### TASK MATERIAL
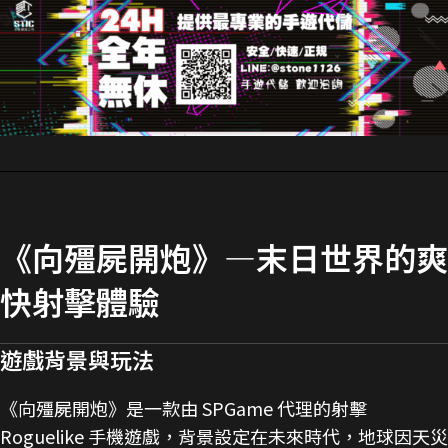
《向殭屍開炮》—末日世界的爽
快射擊體驗
遊戲背景與玩法
《向殭屍開炮》是一款由 SPGame 代理的射擊
Roguelike 手機遊戲，背景設定在未來時代，地球因天災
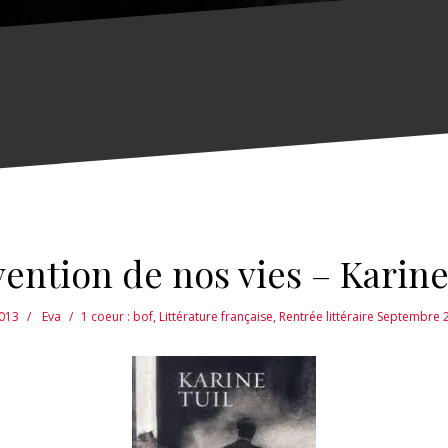
vention de nos vies – Karine
2013
Eva
1 coeur : bof
,
Littérature française
,
Rentrée littéraire Septembre 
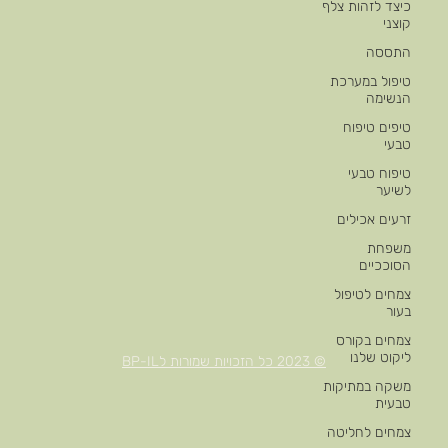
כיצד לזהות צלף
קוצני
התססה
טיפול במערכת
הנשימה
טיפים טיפוח
טבעי
טיפוח טבעי
לשיער
זרעים אכילים
משפחת
הסוככיים
צמחים לטיפול
בעור
צמחים בקורס
ליקוט שלנו
© 2023 כל הזכויות שמורות לBP-IL
משקה במתיקות
טבעית
צמחים לחליטה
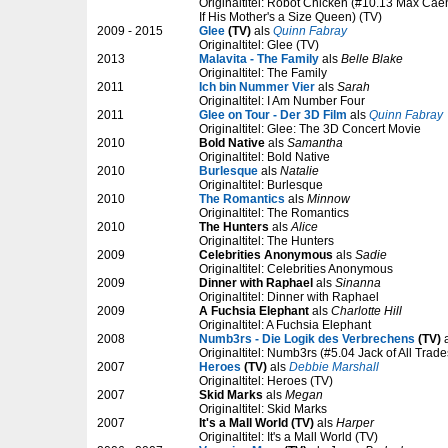
Originaltitel: Robot Chicken (#10.13 Max C
If His Mother's a Size Queen) (TV)
2009 - 2015
Glee
(TV)
als
Quinn Fabray
Originaltitel: Glee (TV)
2013
Malavita - The Family
als
Belle Blake
Originaltitel: The Family
2011
Ich bin Nummer Vier
als
Sarah
Originaltitel: I Am Number Four
2011
Glee on Tour - Der 3D Film
als
Quinn Fabray
Originaltitel: Glee: The 3D Concert Movie
2010
Bold Native
als
Samantha
Originaltitel: Bold Native
2010
Burlesque
als
Natalie
Originaltitel: Burlesque
2010
The Romantics
als
Minnow
Originaltitel: The Romantics
2010
The Hunters
als
Alice
Originaltitel: The Hunters
2009
Celebrities Anonymous
als
Sadie
Originaltitel: Celebrities Anonymous
2009
Dinner with Raphael
als
Sinanna
Originaltitel: Dinner with Raphael
2009
A Fuchsia Elephant
als
Charlotte Hill
Originaltitel: A Fuchsia Elephant
2008
Numb3rs - Die Logik des Verbrechens
(TV)
Originaltitel: Numb3rs (#5.04 Jack of All Trade
2007
Heroes
(TV)
als
Debbie Marshall
Originaltitel: Heroes (TV)
2007
Skid Marks
als
Megan
Originaltitel: Skid Marks
2007
It's a Mall World (TV)
als
Harper
Originaltitel: It's a Mall World (TV)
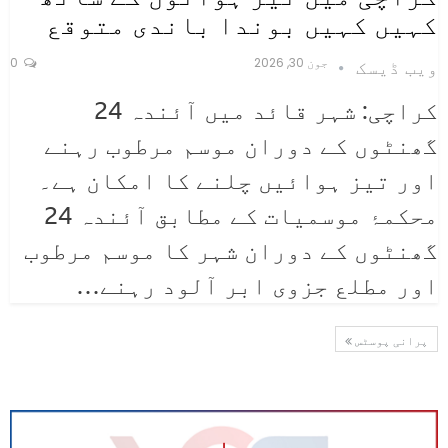
کہیں کہیں بوندا باندی متوقع
جون 30, 2026
0
ویب ڈیسک
کراچی: شہر قائد میں آئندہ 24
گھنٹوں کے دوران موسم مرطوب رہنے
اور تیز ہوائیں چلنے کا امکان ہے۔
محکمۂ موسمیات کے مطابق آئندہ 24
گھنٹوں کے دوران شہر کا موسم مرطوب
اور مطلع جزوی ابر آلود رہنے
…
پرانی پوسٹس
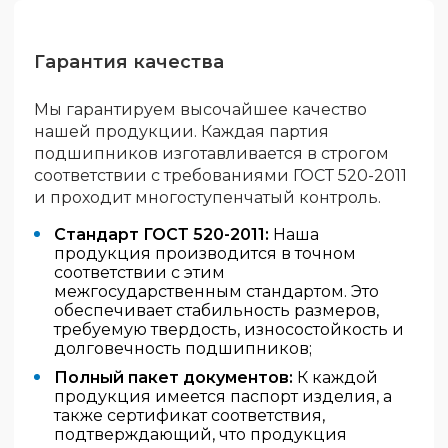
Гарантия качества
Мы гарантируем высочайшее качество
нашей продукции. Каждая партия
подшипников изготавливается в строгом
соответствии с требованиями ГОСТ 520-2011
и проходит многоступенчатый контроль.
Стандарт ГОСТ 520-2011:
Наша
продукция производится в точном
соответствии с этим
межгосударственным стандартом. Это
обеспечивает стабильность размеров,
требуемую твердость, износостойкость и
долговечность подшипников;
Полный пакет документов:
К каждой
продукция имеется паспорт изделия, а
также сертификат соответствия,
подтверждающий, что продукция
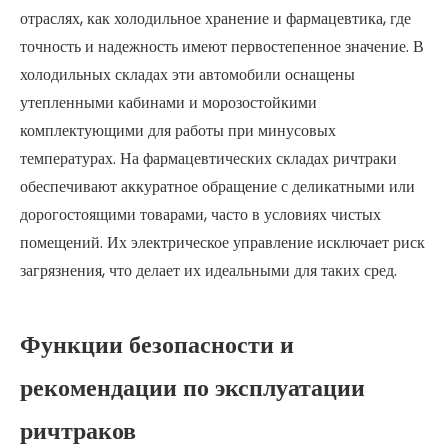
отраслях, как холодильное хранение и фармацевтика, где
точность и надежность имеют первостепенное значение. В
холодильных складах эти автомобили оснащены
утепленными кабинами и морозостойкими
комплектующими для работы при минусовых
температурах. На фармацевтических складах ричтраки
обеспечивают аккуратное обращение с деликатными или
дорогостоящими товарами, часто в условиях чистых
помещений. Их электрическое управление исключает риск
загрязнения, что делает их идеальными для таких сред.
Функции безопасности и
рекомендации по эксплуатации
ричтраков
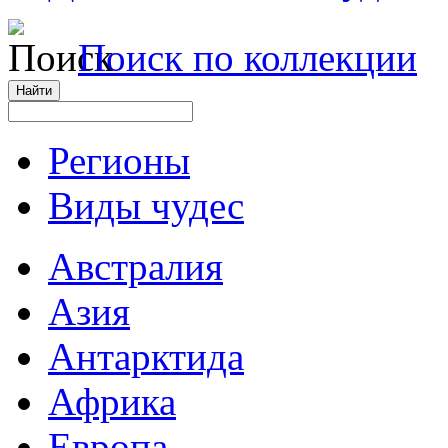
Поиск по коллекции
Регионы
Виды чудес
Австралия
Азия
Антарктида
Африка
Европа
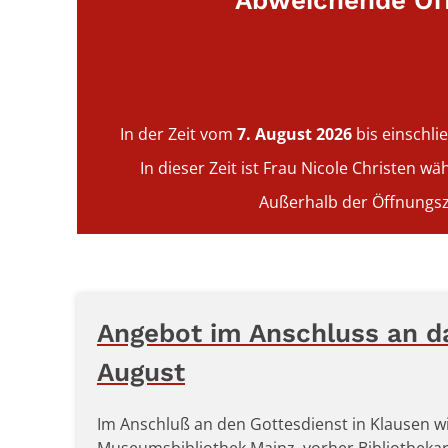
Abweichende Öff
In der Zeit vom
7. August 2026
bis einschli
In dieser Zeit ist Frau Nicole Christen 
Außerhalb der Öffnungsz
Angebot im Anschluss an d
August
Im Anschluß an den Gottesdienst in Klausen wi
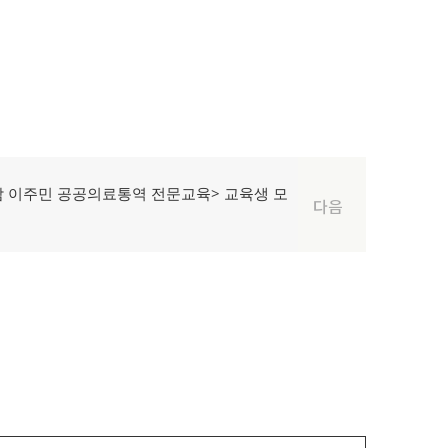
남 이주민 공공의료통역 전문교육> 교육생 모
다음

### BRIEF
Give the entries again exactly, but skip every image.

### SOLUTION
《向殭屍開炮》—末日世界的爽
快射擊體驗
遊戲背景與玩法
《向殭屍開炮》是一款由 SPGame 代理的射擊
Roguelike 手機遊戲，背景設定在未來時代，地球因天災
vention de nos vies – Karine
2013
Eva
1 coeur : bof
,
Littérature française
,
Rentrée littéraire Septembre 
כיצד לזהות צלף
קוצני
התססה
טיפול במערכת
הנשימה
טיפים טיפוח
טבעי
טיפוח טבעי
לשיער
זרעים אכילים
משפחת
הסוככיים
צמחים לטיפול
בעור
צמחים בקורס
ליקוט שלנו
© 2023 כל הזכויות שמורות לBP-IL
משקה במתיקות
טבעית
צמחים לחליטה
Originaltitel: Robot Chicken (#10.13 Max C
If His Mother's a Size Queen) (TV)
2009 - 2015
Glee
(TV)
als
Quinn Fabray
Originaltitel: Glee (TV)
2013
Malavita - The Family
als
Belle Blake
Originaltitel: The Family
2011
Ich bin Nummer Vier
als
Sarah
Originaltitel: I Am Number Four
2011
Glee on Tour - Der 3D Film
als
Quinn Fabray
Originaltitel: Glee: The 3D Concert Movie
2010
Bold Native
als
Samantha
Originaltitel: Bold Native
2010
Burlesque
als
Natalie
Originaltitel: Burlesque
2010
The Romantics
als
Minnow
Originaltitel: The Romantics
2010
The Hunters
als
Alice
Originaltitel: The Hunters
2009
Celebrities Anonymous
als
Sadie
Originaltitel: Celebrities Anonymous
2009
Dinner with Raphael
als
Sinanna
Originaltitel: Dinner with Raphael
2009
A Fuchsia Elephant
als
Charlotte Hill
Originaltitel: A Fuchsia Elephant
2008
Numb3rs - Die Logik des Verbrechens
(TV)
Originaltitel: Numb3rs (#5.04 Jack of All Trade
2007
Heroes
(TV)
als
Debbie Marshall
Originaltitel: Heroes (TV)
2007
Skid Marks
als
Megan
Originaltitel: Skid Marks
2007
It's a Mall World (TV)
als
Harper
Originaltitel: It's a Mall World (TV)
کہیں کہیں بوندا باندی متوقع
جون 30, 2026
0
ویب ڈیسک
کراچی: شہر قائد میں آئندہ 24
گھنٹوں کے دوران موسم مرطوب رہنے
اور تیز ہوائیں چلنے کا امکان ہے۔
محکمۂ موسمیات کے مطابق آئندہ 24
گھنٹوں کے دوران شہر کا موسم مرطوب
اور مطلع جزوی ابر آلود رہنے
…
پرانی پوسٹس
Гарантия качества
Мы гарантируем высочайшее качество
нашей продукции. Каждая партия
подшипников изготавливается в строгом
соответствии с требованиями ГОСТ 520-2011
и проходит многоступенчатый контроль.
Стандарт ГОСТ 520-2011:
Наша
продукция производится в точном
соответствии с этим
межгосударственным стандартом. Это
обеспечивает стабильность размеров,
требуемую твердость, износостойкость и
долговечность подшипников;
Полный пакет документов:
К каждой
продукция имеется паспорт изделия, а
также сертификат соответствия,
подтверждающий, что продукция
отраслях, как холодильное хранение и фармацевтика, где
точность и надежность имеют первостепенное значение. В
холодильных складах эти автомобили оснащены
утепленными кабинами и морозостойкими
комплектующими для работы при минусовых
температурах. На фармацевтических складах ричтраки
обеспечивают аккуратное обращение с деликатными или
дорогостоящими товарами, часто в условиях чистых
помещений. Их электрическое управление исключает риск
загрязнения, что делает их идеальными для таких сред.
Функции безопасности и
рекомендации по эксплуатации
ричтраков
Поиск по коллекции
Регионы
Виды чудес
Австралия
Азия
Антарктида
Африка
Европа
Abweichende Öff
In der Zeit vom
7. August 2026
bis einschli
In dieser Zeit ist Frau Nicole Christen 
Außerhalb der Öffnungsz
Angebot im Anschluss an d
August
Im Anschluß an den Gottesdienst in Klausen wi
남 이주민 공공의료통역 전문교육> 교육생 모
다음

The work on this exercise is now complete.